>>

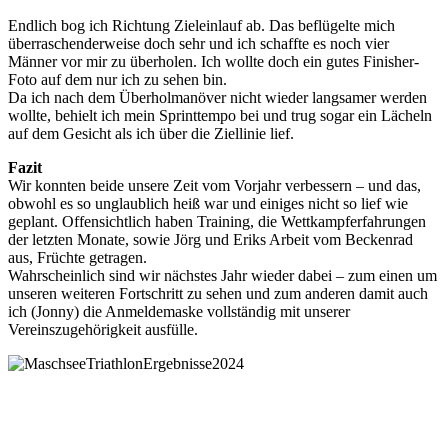
Endlich bog ich Richtung Zieleinlauf ab. Das beflügelte mich
überraschenderweise doch sehr und ich schaffte es noch vier
Männer vor mir zu überholen. Ich wollte doch ein gutes Finisher-
Foto auf dem nur ich zu sehen bin.
Da ich nach dem Überholmanöver nicht wieder langsamer werden
wollte, behielt ich mein Sprinttempo bei und trug sogar ein Lächeln
auf dem Gesicht als ich über die Ziellinie lief.
Fazit
Wir konnten beide unsere Zeit vom Vorjahr verbessern – und das,
obwohl es so unglaublich heiß war und einiges nicht so lief wie
geplant. Offensichtlich haben Training, die Wettkampferfahrungen
der letzten Monate, sowie Jörg und Eriks Arbeit vom Beckenrad
aus, Früchte getragen.
Wahrscheinlich sind wir nächstes Jahr wieder dabei – zum einen um
unseren weiteren Fortschritt zu sehen und zum anderen damit auch
ich (Jonny) die Anmeldemaske vollständig mit unserer
Vereinszugehörigkeit ausfülle.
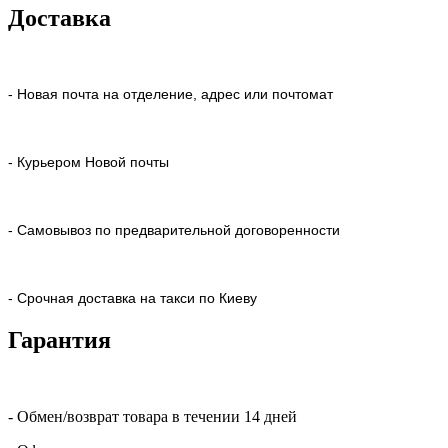
Доставка
- Новая почта на отделение, адрес или почтомат
- Курьером Новой почты
- Самовывоз по предварительной договоренности
- Срочная доставка на такси по Киеву
Гарантия
- Обмен/возврат товара в течении 14 дней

<<

→ **What you have to do**: Write the lines from the one with "unseren weiteren Fortschritt" through the last line of the entries out again exactly, both ends included, and skip the pictures.

→ **Result of this task**:
unseren weiteren Fortschritt zu sehen und zum anderen damit auch
ich (Jonny) die Anmeldemaske vollständig mit unserer
Vereinszugehörigkeit ausfülle.
Доставка
- Новая почта на отделение, адрес или почтомат
- Курьером Новой почты
- Самовывоз по предварительной договоренности
- Срочная доставка на такси по Киеву
Гарантия
- Обмен/возврат товара в течении 14 дней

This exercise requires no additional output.